Material provided:
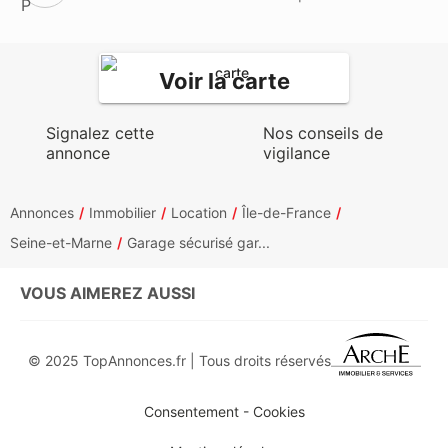
Voir la carte
Signalez cette
Nos conseils de
annonce
vigilance
Annonces
Immobilier
Location
Île-de-France
Seine-et-Marne
Garage sécurisé gar...
VOUS AIMEREZ AUSSI
© 2025 TopAnnonces.fr | Tous droits réservés
Consentement - Cookies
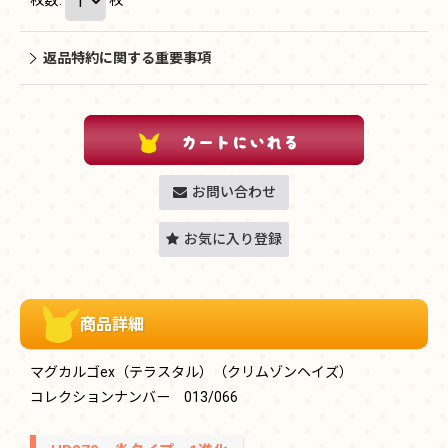
返品特約に関する重要事項
お問い合わせ
お気に入り登録
商品詳細
マグカルゴex（テラスタル）（クリムゾンヘイズ）
コレクションナンバー 013/066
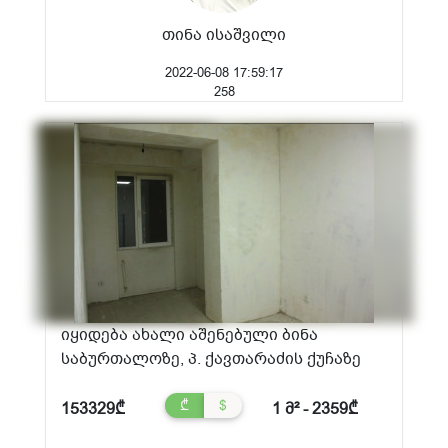
თინა ისაშვილი
2022-06-08 17:59:17
258
იყიდება ახალი აშენებული ბინა
საბურთალოზე, პ. ქავთარაძის ქუჩაზე
₾
$
153329₾
1 მ² - 2359₾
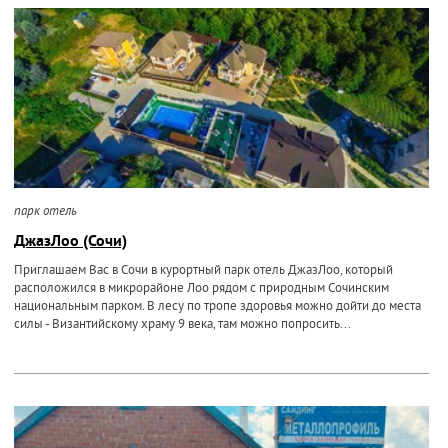
парк отель
ДжазЛоо (Сочи)
Приглашаем Вас в Сочи в курортный парк отель ДжазЛоо, который
расположился в микрорайоне Лоо рядом с природным Сочинским
национальным парком. В лесу по тропе здоровья можно дойти до места
силы - Византийскому храму 9 века, там можно попросить...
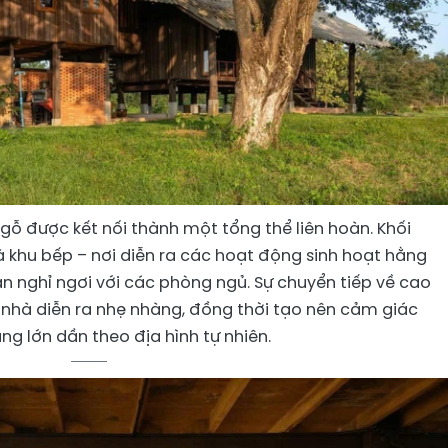
gỗ được kết nối thành một tổng thể liên hoàn. Khối
à khu bếp – nơi diễn ra các hoạt động sinh hoạt hằng
an nghỉ ngơi với các phòng ngủ. Sự chuyển tiếp về cao
g nhà diễn ra nhẹ nhàng, đồng thời tạo nên cảm giác
ang lớn dần theo địa hình tự nhiên.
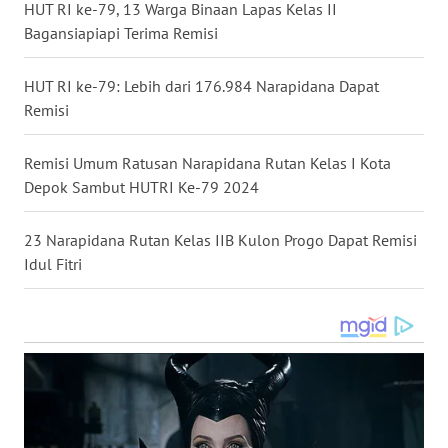
HUT RI ke-79, 13 Warga Binaan Lapas Kelas II
Bagansiapiapi Terima Remisi
WN
MALUKU
HUT RI ke-79: Lebih dari 176.984 Narapidana Dapat
WN
Remisi
MALUT
Remisi Umum Ratusan Narapidana Rutan Kelas I Kota
WN
Depok Sambut HUTRI Ke-79 2024
DAIRI
23 Narapidana Rutan Kelas IIB Kulon Progo Dapat Remisi
WN
Idul Fitri
DANAU
TOBA
WN
NIAS
WN
LANGKAT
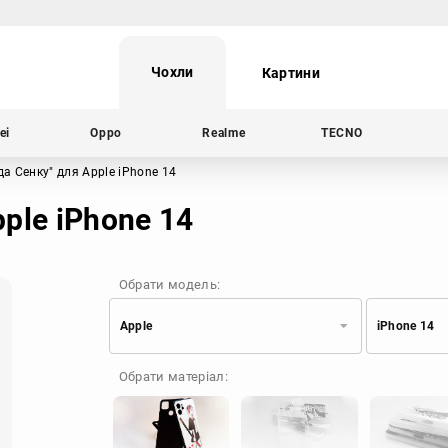
Чохли
Картини
ei
Oppo
Realme
TECNO
да Сенку"
для Apple iPhone 14
ple iPhone 14
Обрати модель:
Apple
iPhone 14
Xiaomi
Samsung
Обрати матеріал:
Apple
Huawei
Oppo
Realme
TECNO
ZTE
OnePlus
Google
Doogee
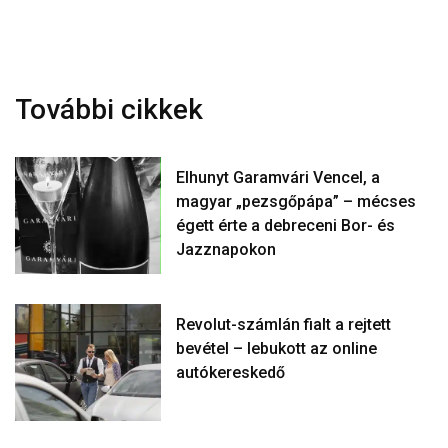
További cikkek
Elhunyt Garamvári Vencel, a
magyar „pezsgőpápa” – mécses
égett érte a debreceni Bor- és
Jazznapokon
Revolut-számlán fialt a rejtett
bevétel – lebukott az online
autókereskedő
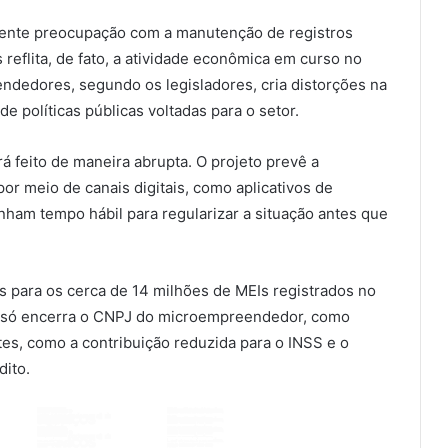
scente preocupação com a manutenção de registros
 reflita, de fato, a atividade econômica em curso no
ndedores, segundo os legisladores, cria distorções na
 políticas públicas voltadas para o setor.
 feito de maneira abrupta. O projeto prevê a
r meio de canais digitais, como aplicativos de
ham tempo hábil para regularizar a situação antes que
as para os cerca de 14 milhões de MEIs registrados no
ão só encerra o CNPJ do microempreendedor, como
es, como a contribuição reduzida para o INSS e o
dito.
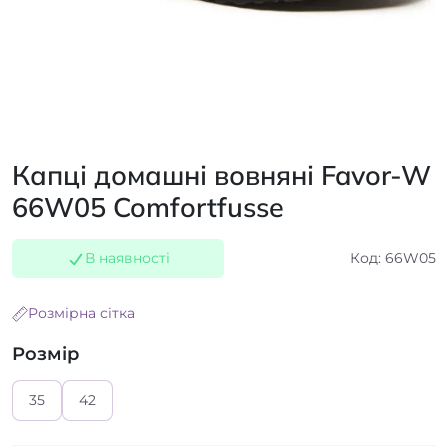
Капці домашні вовняні Favor-W
66W05 Comfortfusse
В наявності
Код: 66W05
Розмірна сітка
Розмір
35
42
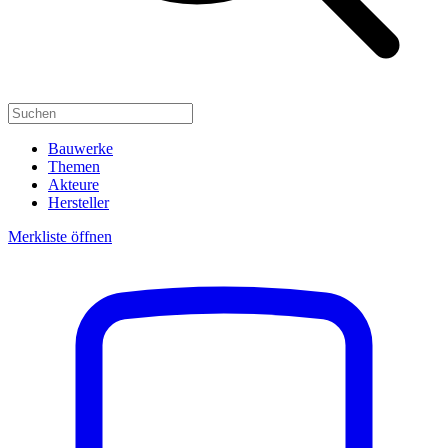
Bauwerke
Themen
Akteure
Hersteller
Merkliste öffnen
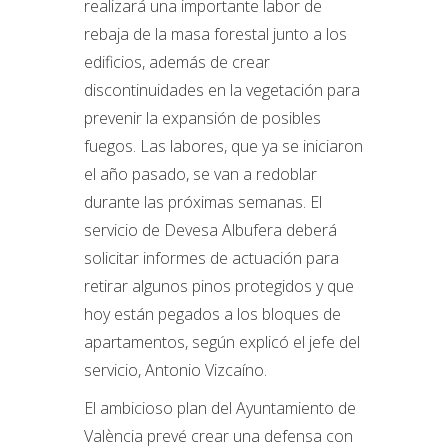
realizará una importante labor de
rebaja de la masa forestal junto a los
edificios, además de crear
discontinuidades en la vegetación para
prevenir la expansión de posibles
fuegos. Las labores, que ya se iniciaron
el año pasado, se van a redoblar
durante las próximas semanas. El
servicio de Devesa Albufera deberá
solicitar informes de actuación para
retirar algunos pinos protegidos y que
hoy están pegados a los bloques de
apartamentos, según explicó el jefe del
servicio, Antonio Vizcaíno.
El ambicioso plan del Ayuntamiento de
València prevé crear una defensa con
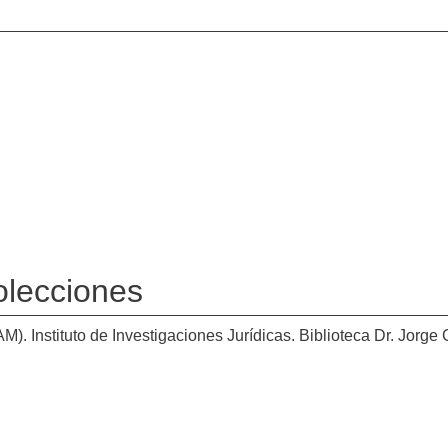
olecciones
 Instituto de Investigaciones Jurídicas. Biblioteca Dr. Jorge 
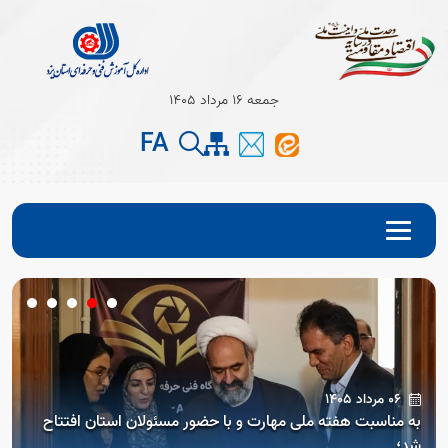
جمعه 16 مرداد 1405
FA
06 مرداد 1405
به مناسبت هفته ملی مهارت و با حضور مسئولان استان افتتاح
شد؛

Exercise objective: Pictures do not belong in the copy. Repeat only the lines from the top of the records through the line containing "национальным парком. В".

Answer to this problem:
Voir la carte
Signalez cette
Nos conseils de
annonce
vigilance
Annonces
Immobilier
Location
Île-de-France
Seine-et-Marne
Garage sécurisé gar...
VOUS AIMEREZ AUSSI
© 2025 TopAnnonces.fr | Tous droits réservés
Consentement - Cookies
返品特約に関する重要事項
お問い合わせ
お気に入り登録
商品詳細
マグカルゴex（テラスタル）（クリムゾンヘイズ）
コレクションナンバー 013/066
თინა ისაშვილი
2022-06-08 17:59:17
258
იყიდება ახალი აშენებული ბინა
საბურთალოზე, პ. ქავთარაძის ქუჩაზე
₾
$
153329₾
1 მ² - 2359₾
парк отель
ДжазЛоо (Сочи)
Приглашаем Вас в Сочи в курортный парк отель ДжазЛоо, который
расположился в микрорайоне Лоо рядом с природным Сочинским
национальным парком. В лесу по тропе здоровья можно дойти до места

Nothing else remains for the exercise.